Chapitre II. Cadre théorique de
référence
II.1. L'adoption d'une théorie
Avant d'adopter l'approche théorique qui nous
intéresse, il importe d'examiner les fondements théoriques
couramment utilisées dans le domaine d'intégration
régionale afin de voir dans quelle mesure elles sont pertinentes pour
notre cadre d'analyse.
II.1.1. L'inventaire des théories
La construction du cadre théorique de
référence puise ses fondements essentiellement dans l'article
intitulé «Des fondements théoriques et
stratégiques de la construction communautaire » de
Naceur Bourenane, dans l'ouvrage « Intégration et
coopération régionales en Afrique de l'Ouest » sous la
direction de Réal Lavergne. Il discute de la théorie classique de
(volontariste et de l'instrumentaliste), d'une approche différente
axée sur le concept de la construction communautaire
privilégiant les actions de type stratégique telle que
proposée par N. Bourenane(1996).
II.1.1.1. La théorie classique volontariste
Naceur Bourenane (1996) situe les fondements théoriques
des modèles classiques de l'intégration régionale dans
trois écoles ayant dominé la pensée économique des
années 1960 : l'école néoclassique, l'école
marxiste et l'école développementaliste. Selon lui, les premiers
discours scientifiques sur l'intégration régionale se situaient
dans le prolongement de la théorie des avantages comparatifs et du
commerce international.

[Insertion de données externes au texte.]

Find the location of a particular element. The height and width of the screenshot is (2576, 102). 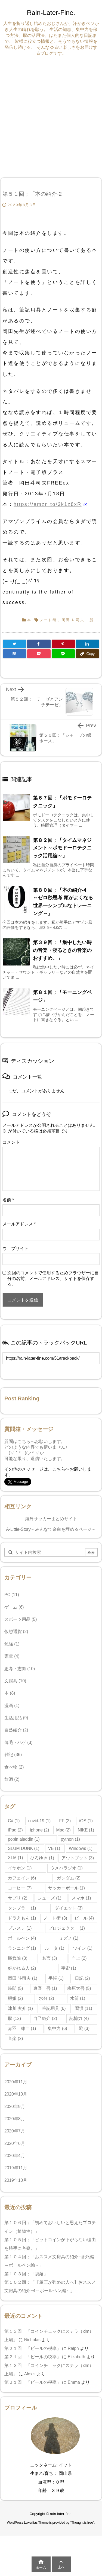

Les recommandations des économistes
libéraux étaient en faveur de la libre circulation des facteurs
de production, ainsi que de la levée des barrières tarifaires et
non tarifaires.
La théorie classique de l'intégration se
développe à partir de la réflexion pionnière de
J.Viner (1950) qui s'intéresse aux effets de l'union douanière
sur l'échange international ; celui-ci montre que la formation d'une
union douanière, qui se traduit par l'institution d'un tarif
extérieur commun, engendre deux effets possibles, l'un de
détournement des échanges, au détriment des pays
non-membres, et l'autre de création des échanges au profit des
pays membres de l'union (B. Békolo-Ebé, 2001). C'est en fonction
de ces deux effets que l'on peut juger de l'incidence et des
conséquences économiques de l'union douanière. Les
développements ultérieurs, que l'on doit notamment à R.G.

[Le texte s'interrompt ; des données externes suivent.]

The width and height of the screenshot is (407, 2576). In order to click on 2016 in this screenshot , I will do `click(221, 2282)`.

Lipsey (1957) et J.E. Meade (1956), analysent l'incidence sur l'utilisation des
ressources du côté des consommateurs et les effets de
bien-être, et s'intéressent, avec C.A. Cooper et B.F. Massell
(1965) aux avantages que 1'union peut présenter en termes de
marché pour chaque économie membre. Ces travaux influencent
fortement le processus dans les PED (H. Myint ,1967 ; G. Meier,
1968 ; R.F. Mikessell (1970) et P. Robson, 1971).
En réduisant les barrières commerciales entre
des pays voisins, la mise en place d'unions douanières et de zones de
libre-échange pouvait être envisagée comme un
mécanisme de rationalisation de l'activité économique de
chaque pays, s'inscrivant ainsi dans le sens d'un renforcement progressif du
commerce international. D'inspiration marxiste-léniniste, une lecture
différente s'y oppose (Inotai, 1982 ; Benallègue, 1987). Selon
cette approche, l'intégration est le résultat d'une
évolution naturelle de l'économie capitaliste dominée par
la loi de l'internationalisation du capital.
Selon ces auteurs (op.cit), ce type
d'intégration serait générateur d'exclusion et de
paupérisation des petites entreprises et de nombreuses catégories
sociales, du fait même du mode de fonctionnement du marché. Ainsi,
dans les PED intéressés à poursuivre activement le
développement sous l'impulsion de l'État, l'intégration ne
devrait pas se faire selon le libre jeu des forces du marché.
L'intégration dans les PED devrait concerner en premier lieu la
production et obéir à une démarche d'utilisation
rationnelle des ressources disponibles, selon une approche planifiée et
centralisée de gestion des besoins et des moyens susceptibles de les
satisfaire, souligne N. Bourenane(1996).
Cette lecture comme le mentionne d'ailleurs N.Bourenane
(op.cit) se fonde sur un certain nombre de postulats qui n'ont pu
être vérifiés empiriquement, notamment l'efficacité
de la planification en comparaison avec le marché. L'analyse
préconisée par deux auteurs français (Marchal, 1965 ;
Perroux, 1966) marque un tournant dans les travaux sur l'intégration.
Ces auteurs proposent les éléments d'une lecture fondée
sur une prise en compte de la dimension historique des phénomènes
économiques et sociaux. Selon Marchal (1965), il y a lieu de distinguer
l'intégration comme résultat du développement, de
l'intégration conçue comme moyen et comme condition du
développement. L'intégration économique peut être
appréhendée comme le produit historique de la transformation des
structures techniques, économiques et sociales.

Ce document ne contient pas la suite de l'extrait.